Le Libre Journal de la France Courtoise - n° 13 du 16 septembre 1993 - p. 11
L’Histoire à l’endroit
Russie, Islam, Arménie (2)
par Bernard Lugan

Nous avons vu dans le précédent numéro du Libre Journal comment, avec la fin de l’URSS, la mosaïque des peuples de la région caucasienne se souleva, non contre le communisme, puisqu’il était déjà mort, mais contre la présence coloniale russe.

Une fois de plus, certains, de notre famille de pensée, se trompèrent et de guerre et d’ennemi en se réjouissant de ce nouvel échec soviétique. Or, cet embrasement du Caucase était d’abord la revanche des peuples du sud contre leurs anciens maîtres slaves, impériaux avant 1917, bolcheviques ensuite. Un mouvement séculaire.

Divisés entre eux mais unis lorsqu’il s’agit de combattre les chrétiens, tous ces peuples firent circuler dans la région les armes livrées hier aux maquis islamistes afghans par une administration américaine une fois encore à la limite de la débilité géopolitique. Résultat : les Kirgiz, les Kazaks, les Ouzbeks, les Turkmènes, les Azèris et bien d’autres encore sont surarmés. L’Iran les ravitaille également, ainsi que la Turquie mais dans une moindre mesure et au coup par coup.

Une fois de plus, l’aveuglement US est total car l’on peut légitimement se demander "que deviendront les colossales quantités d’armes livrées aux Turcs par les Américains quand la Turquie décidera de renouer avec ses constantes historiques expansionnistes..."

C’est en septembre 1988 que des pogroms anti-arméniens éclatèrent à Soumgait et à Bakou, capitale de l’Azerbaïdjan. Les Arméniens se vengèrent en massacrant les Azèris dans le Nagorny-Karahakh. Les émeutiers musulmans d’Azerbaïdjan s’en prirent ensuite à tous les Européens vivant dans la république et Moscou réagit militairement pour tenter de les protéger, puis de les évacuer.
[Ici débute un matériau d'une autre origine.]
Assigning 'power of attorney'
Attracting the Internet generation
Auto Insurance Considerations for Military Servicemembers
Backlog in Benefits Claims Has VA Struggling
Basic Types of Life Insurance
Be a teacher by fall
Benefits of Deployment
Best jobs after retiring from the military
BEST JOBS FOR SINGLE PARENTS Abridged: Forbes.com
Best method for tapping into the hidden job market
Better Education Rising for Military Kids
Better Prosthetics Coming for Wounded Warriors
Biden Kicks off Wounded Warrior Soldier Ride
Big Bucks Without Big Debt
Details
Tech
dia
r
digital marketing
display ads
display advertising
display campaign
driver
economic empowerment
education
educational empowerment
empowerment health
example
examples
Une opération "type Kolwezi" fut alors déclenchée, les paras russes furent largués et les fusiliers marins mis à terre. Certains, à "droite", ne comprirent pas la nouvelle nature des affrontements et ils dénoncèrent la « renaissance de l’impérialisme communiste ».
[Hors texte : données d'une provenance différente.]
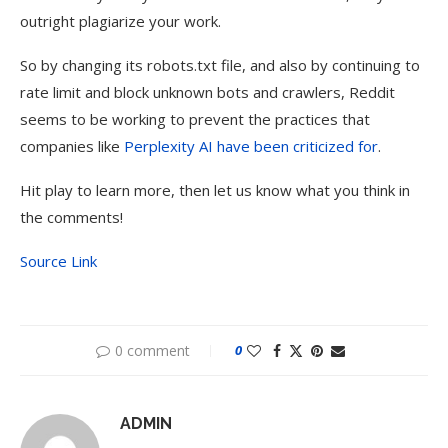
outright plagiarize your work.
So by changing its robots.txt file, and also by continuing to
rate limit and block unknown bots and crawlers, Reddit
seems to be working to prevent the practices that
companies like
Perplexity AI have been criticized for
.
Hit play to learn more, then let us know what you think in
the comments!
Source Link
0 comment
0
ADMIN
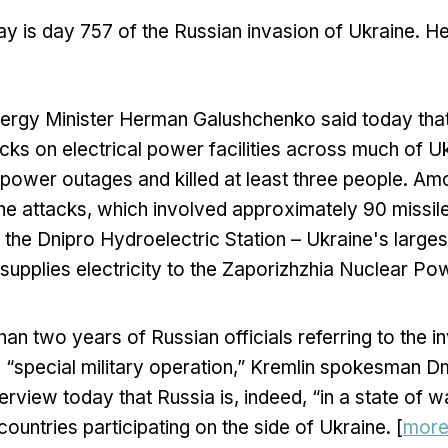
y is day 757 of the Russian invasion of Ukraine. H
nergy Minister Herman Galushchenko said today that
cks on electrical power facilities across much of 
ower outages and killed at least three people. Amon
the attacks, which involved approximately 90 missil
the Dnipro Hydroelectric Station – Ukraine's larges
 supplies electricity to the Zaporizhzhia Nuclear Po
han two years of Russian officials referring to the i
 “special military operation,” Kremlin spokesman 
nterview today that Russia is, indeed, “in a state of 
ountries participating on the side of Ukraine. [
mor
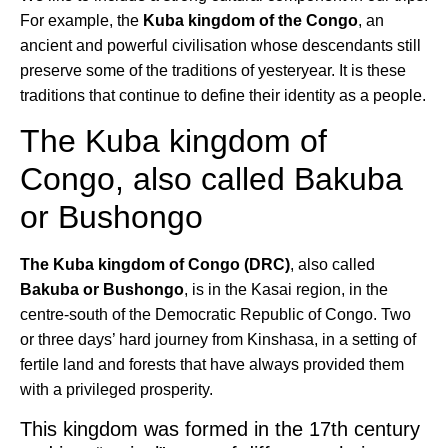
For example, the
Kuba kingdom of the Congo
, an
ancient and powerful civilisation whose descendants still
preserve some of the traditions of yesteryear. It is these
traditions that continue to define their identity as a people.
The Kuba kingdom of
Congo, also called Bakuba
or Bushongo
The Kuba kingdom of Congo (DRC)
, also called
Bakuba or Bushongo
, is in the Kasai region, in the
centre-south of the Democratic Republic of Congo. Two
or three days’ hard journey from Kinshasa, in a setting of
fertile land and forests that have always provided them
with a privileged prosperity.
This kingdom was formed in the 17th century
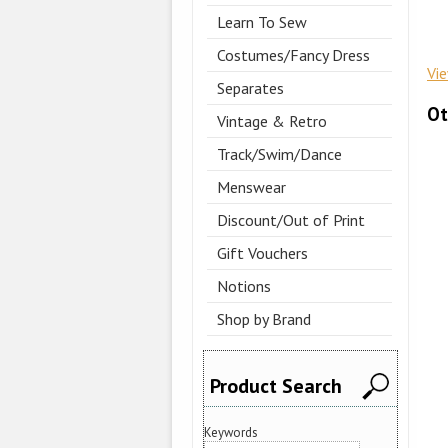
Learn To Sew
Costumes/Fancy Dress
Vi
Separates
Ot
Vintage & Retro
Track/Swim/Dance
Menswear
Discount/Out of Print
Gift Vouchers
Notions
Shop by Brand
Product Search
Keywords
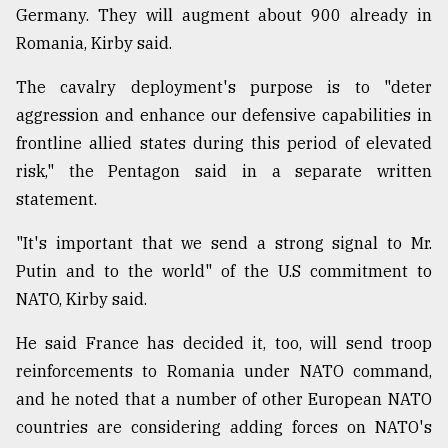
Germany. They will augment about 900 already in
Romania, Kirby said.
The cavalry deployment's purpose is to "deter
aggression and enhance our defensive capabilities in
frontline allied states during this period of elevated
risk," the Pentagon said in a separate written
statement.
"It's important that we send a strong signal to Mr.
Putin and to the world" of the U.S commitment to
NATO, Kirby said.
He said France has decided it, too, will send troop
reinforcements to Romania under NATO command,
and he noted that a number of other European NATO
countries are considering adding forces on NATO's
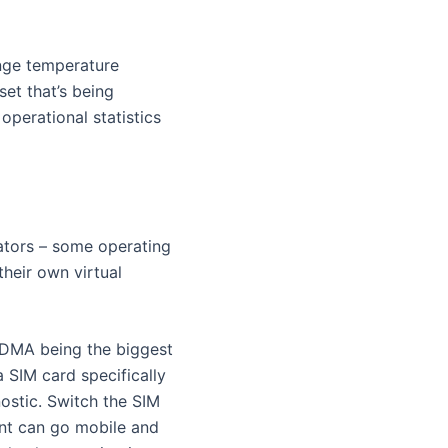
ange temperature
et that’s being
operational statistics
rators – some operating
heir own virtual
 CDMA being the biggest
 SIM card specifically
ostic. Switch the SIM
ent can go mobile and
Le mouvement déborda l’Azerbaïdjan et la plus grande partie du monde islamique ex-soviétique s’embrasa dans un gigantesque mouvement anticolonial.
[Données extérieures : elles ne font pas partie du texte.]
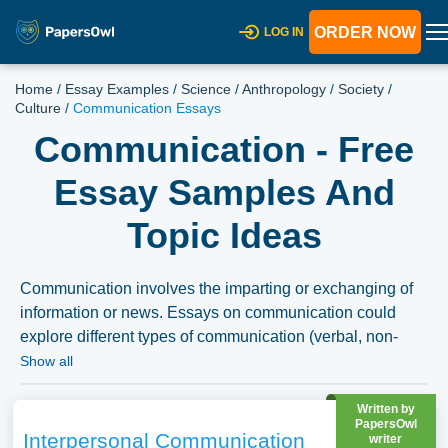
ORDER NOW
LOG IN
Home
/
Essay Examples
/
Science
/
Anthropology
/
Society
/
Culture
/
Communication Essays
Communication - Free
Essay Samples And
Topic Ideas
Communication involves the imparting or exchanging of
information or news. Essays on communication could
explore different types of communication (verbal, non-
verbal, written), the role of communication in personal and
Show all
professional relationships, or the impact of digital
technology on modern communication. Theories of
Written by
PapersOwl
communication and barriers to effective communication
Interpersonal Communication
writer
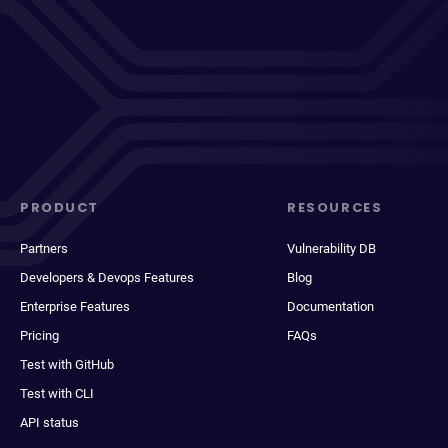
PRODUCT
RESOURCES
Partners
Vulnerability DB
Developers & Devops Features
Blog
Enterprise Features
Documentation
Pricing
FAQs
Test with GitHub
Test with CLI
API status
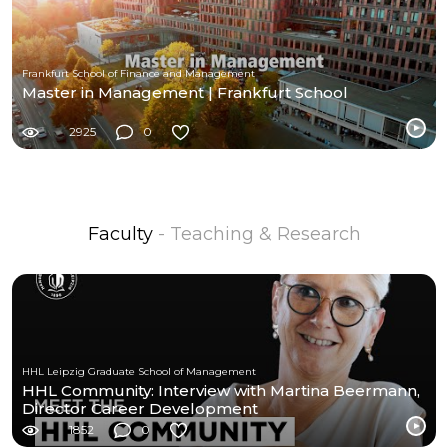
Frankfurt School of Finance and Management
Master in Management | Frankfurt School
2925
0
Faculty
- Teaching & Research
HHL Leipzig Graduate School of Management
HHL Community: Interview with Martina Beermann,
Director Career Development
1852
0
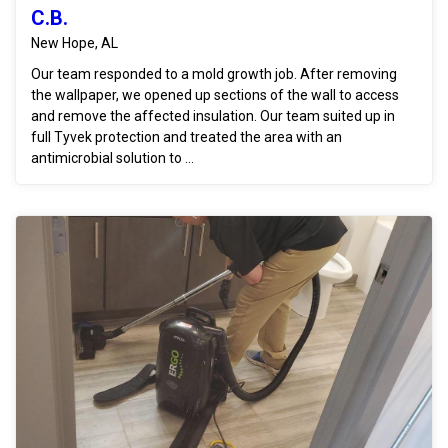
C.B.
New Hope, AL
Our team responded to a mold growth job. After removing
the wallpaper, we opened up sections of the wall to access
and remove the affected insulation. Our team suited up in
full Tyvek protection and treated the area with an
antimicrobial solution to ...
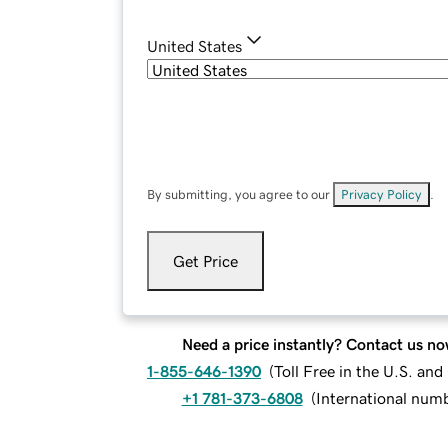
United States
By submitting, you agree to our
Privacy Policy
.
Get Price
Need a price instantly? Contact us no
1-855-646-1390
(
Toll Free in the U.S. an
+1 781-373-6808
(
International num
Les plus exposés étaient les Arméniens. Qu’allaient-ils devenir au milieu de cet océan islamique déchaîné ? Pour ceux du Nagorny-Karabakh, l’avenir était clair : la fuite en Arménie, le massacre ou la soumission à leurs maîtres azèris.

La situation était très exactement la même que celle des Croates et des Serbes de Bosnie qui se voyaient, du jour au lendemain, devenir des citoyens d’un Etat islamique. Comme eux, ils refusèrent ce diktat et ils prirent les armes. De même que la Croatie et la Serbie soutenaient et aidaient leurs frères de Bosnie, l’Arménie n’abandonna pas les siens.

Les événements connurent une accélération à partir de septembre 1989 quand le parlement d’Azerbaïdjan vota une loi de souveraineté sur le Nagorny-Karabakh. Ainsi, sur les ruines de la présence soviétique, un Etat musulman qui était en passe d’être gouverné par les fondamentalistes décidait-il qu’une région chrétienne lui était définitivement soumise. La réaction arménienne ne tarda pas et, le 1er décembre 1989, Erevan annonça officiellement que le Nagorny-Karabakh faisait partie intégrante de l’Arménie.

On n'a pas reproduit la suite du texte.